***** Source material *****
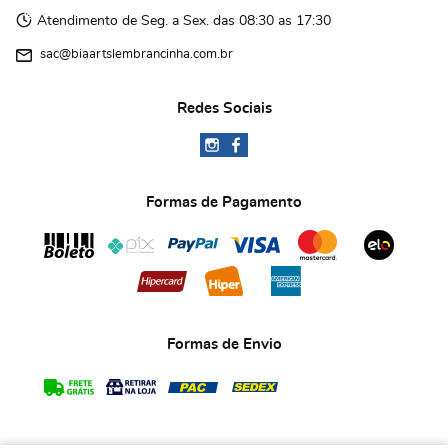
Atendimento de Seg. a Sex. das 08:30 as 17:30
sac@biaartslembrancinha.com.br
Redes Sociais
Formas de Pagamento
Formas de Envio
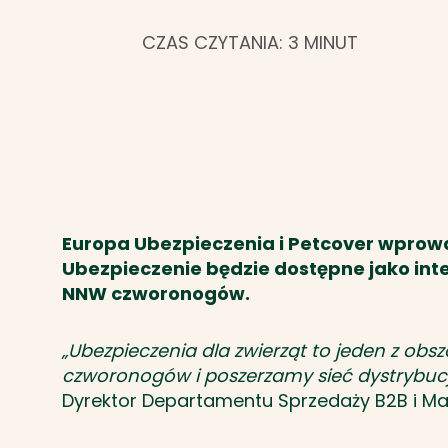
CZAS CZYTANIA: 3 MINUT
Europa Ubezpieczenia i Petcover wpro
Ubezpieczenie będzie dostępne jako inte
NNW czworonogów.
„Ubezpieczenia dla zwierząt to jeden z obs
czworonogów i poszerzamy sieć dystrybuc
Dyrektor Departamentu Sprzedaży B2B i Ma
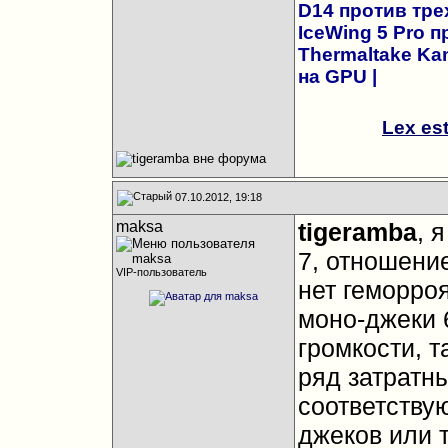
D14 против трех
IceWing 5 Pro 
Thermaltake Kan
на GPU
|
Lex es
07.10.2012, 19:18
maksa
tigeramba
, 
7, отношени
VIP-пользователь
нет геморро
моно-джеки 6
громкости, т
ряд затратн
соответству
джеков или 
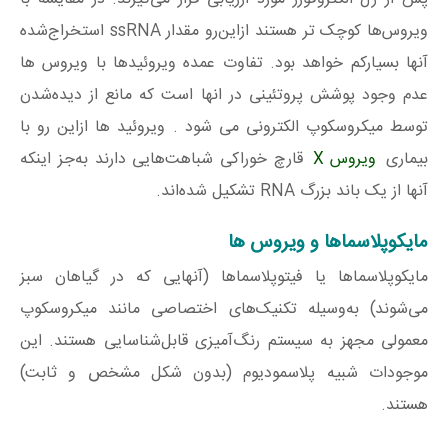
ویروس‌ها کوچک تر هستند ازاین‌رو مقدار ssRNA استخراج‌شده
آنها بسیارکم خواهد بود. تفاوت عمده ویروئیدها با ویروس ها
عدم وجود پوشش پروتئینی در انها است که مانع از دیده‌شدن
توسط میکروسکوپ الکترونی می شود . ویروئید ها ازاین‌ رو با
بیماری
ویروس X
قارچ خوراکی شباهت‌هایی دارند به‌جز اینکه
آنها از یک باند بزرگ RNA تشکیل‌ شده‌اند.
مایکوپلاسماها و ویروس ها
مایکوپلاسماها یا فیتوپلاسماها (آنهایی که در گیاهان سبز
می‌شوند) به‌وسیله تکنیک‌های اختصاصی مانند میکروسکوپ
معمولی مجهز به سیستم رنگ‌آمیزی قابل‌شناسایی هستند. این
موجودات شبیه پلاسمودیوم (بدون شکل مشخص و ثابت)
هستند.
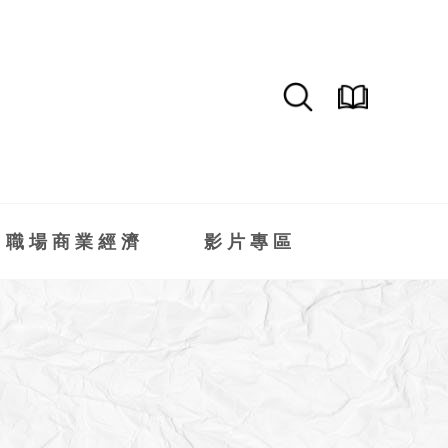
職場商業經濟
影片專區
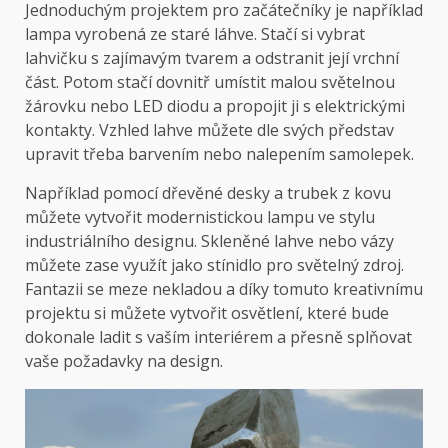
Jednoduchým projektem pro začátečníky je například
lampa vyrobená ze staré láhve. Stačí si vybrat
lahvičku s zajímavým tvarem a odstranit její vrchní
část. Potom stačí dovnitř umístit malou světelnou
žárovku nebo LED diodu a propojit ji s elektrickými
kontakty. Vzhled lahve můžete dle svých představ
upravit třeba barvením nebo nalepením samolepek.
Například pomocí dřevěné desky a trubek z kovu
můžete vytvořit modernistickou lampu ve stylu
industriálního designu. Skleněné lahve nebo vázy
můžete zase využít jako stínidlo pro světelný zdroj.
Fantazii se meze nekladou a díky tomuto kreativnímu
projektu si můžete vytvořit osvětlení, které bude
dokonale ladit s vaším interiérem a přesně splňovat
vaše požadavky na design.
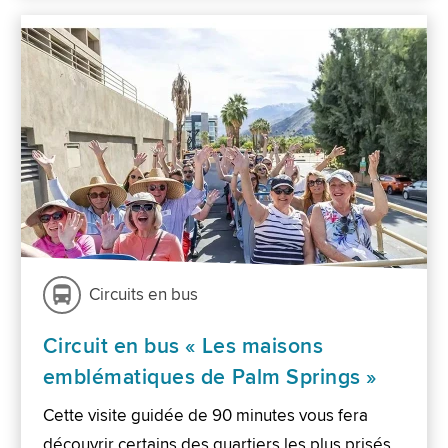
Circuits en bus
Circuit en bus « Les maisons
emblématiques de Palm Springs »
Cette visite guidée de 90 minutes vous fera
découvrir certains des quartiers les plus prisés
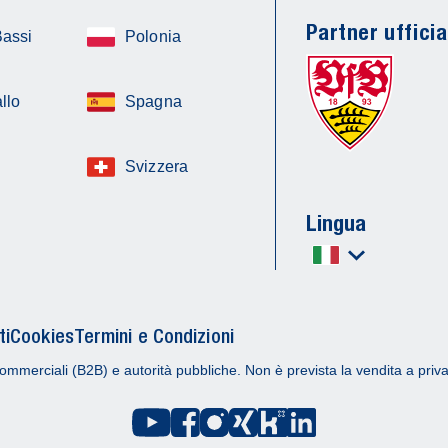
Partner ufficia
Bassi
Polonia
llo
Spagna
Svizzera
Lingua
ti
Cookies
Termini e Condizioni
ommerciali (B2B) e autorità pubbliche. Non è prevista la vendita a privat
*****
- _What you need to do_
Within the material above, only the stretch from the line holding "нет геморро" through the line holding "مایکوپلاسماها یا فیتوپلاسماها" is to be restated exactly. Pictures are dropped.

- _Solved problem_
нет геморро
моно-джеки 6
громкости, т
ряд затратн
соответству
джеков или 
ویروس‌ها کوچک تر هستند ازاین‌رو مقدار ssRNA استخراج‌شده
آنها بسیارکم خواهد بود. تفاوت عمده ویروئیدها با ویروس ها
عدم وجود پوشش پروتئینی در انها است که مانع از دیده‌شدن
توسط میکروسکوپ الکترونی می شود . ویروئید ها ازاین‌ رو با
بیماری
ویروس X
قارچ خوراکی شباهت‌هایی دارند به‌جز اینکه
آنها از یک باند بزرگ RNA تشکیل‌ شده‌اند.
مایکوپلاسماها و ویروس ها
مایکوپلاسماها یا فیتوپلاسماها (آنهایی که در گیاهان سبز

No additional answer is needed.